Holyday was painted in the back garden of Tissot's London home, near the Lord's Cricket Ground. Autumn is coming, the leaves of the large chestnut tree are changing color, but the rest of the vegetation is still green and luxurious. The low sun shines a bright afternoon light on the scene. On the right is the painter's wife, Kathleen Newton, who appears to avert her eyes from the scene. The men in the painting belong to the well-known I Zingari cricket club, judging by their yellow, red and black hats. The women are overdressed, one of Tissot's idiosyncrasies. The atmosphere is sensual and relaxed and demonstrates a British sense of superiority.

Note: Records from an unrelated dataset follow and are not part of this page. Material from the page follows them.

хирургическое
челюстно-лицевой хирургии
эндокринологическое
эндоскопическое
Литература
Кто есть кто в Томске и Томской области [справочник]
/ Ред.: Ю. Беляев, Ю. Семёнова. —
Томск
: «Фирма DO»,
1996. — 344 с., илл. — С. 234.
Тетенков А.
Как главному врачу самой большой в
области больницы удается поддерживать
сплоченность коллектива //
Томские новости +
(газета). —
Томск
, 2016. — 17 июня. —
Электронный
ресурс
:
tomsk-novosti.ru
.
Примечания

Stylistically, Holyday is striking because of its crystal-clear representation. The work is hyperrealistic and greatly detailed, with sparkling colors. The focus on daily scenes comes from Impressionism, which was en vogue in the Paris of those days. The influence of Manet can be recognized, also in the choice of subject, reminiscent of his Le déjeuner sur l'herbe (The Luncheon on the Grass). However, Holyday does not provoke but is suffused with a British conservatism.

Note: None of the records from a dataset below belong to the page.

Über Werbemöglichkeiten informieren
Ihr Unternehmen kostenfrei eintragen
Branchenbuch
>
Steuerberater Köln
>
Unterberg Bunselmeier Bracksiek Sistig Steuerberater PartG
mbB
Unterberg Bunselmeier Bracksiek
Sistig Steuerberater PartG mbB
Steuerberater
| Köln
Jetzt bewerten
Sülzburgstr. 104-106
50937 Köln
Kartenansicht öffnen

Tissot's Holyday was shown in 1877 in London's Grosvenor Gallery as a pendant for A Convalescent, which was also painted by Tissot in his yard. He made studies for both paintings in a single sketchbook. He probably intended the two to be a diptych, though they were quickly separated when sold and never exhibited together afterward. A Convalescent is in the Manchester Art Gallery; Holyday was acquired by the Tate Gallery in 1928.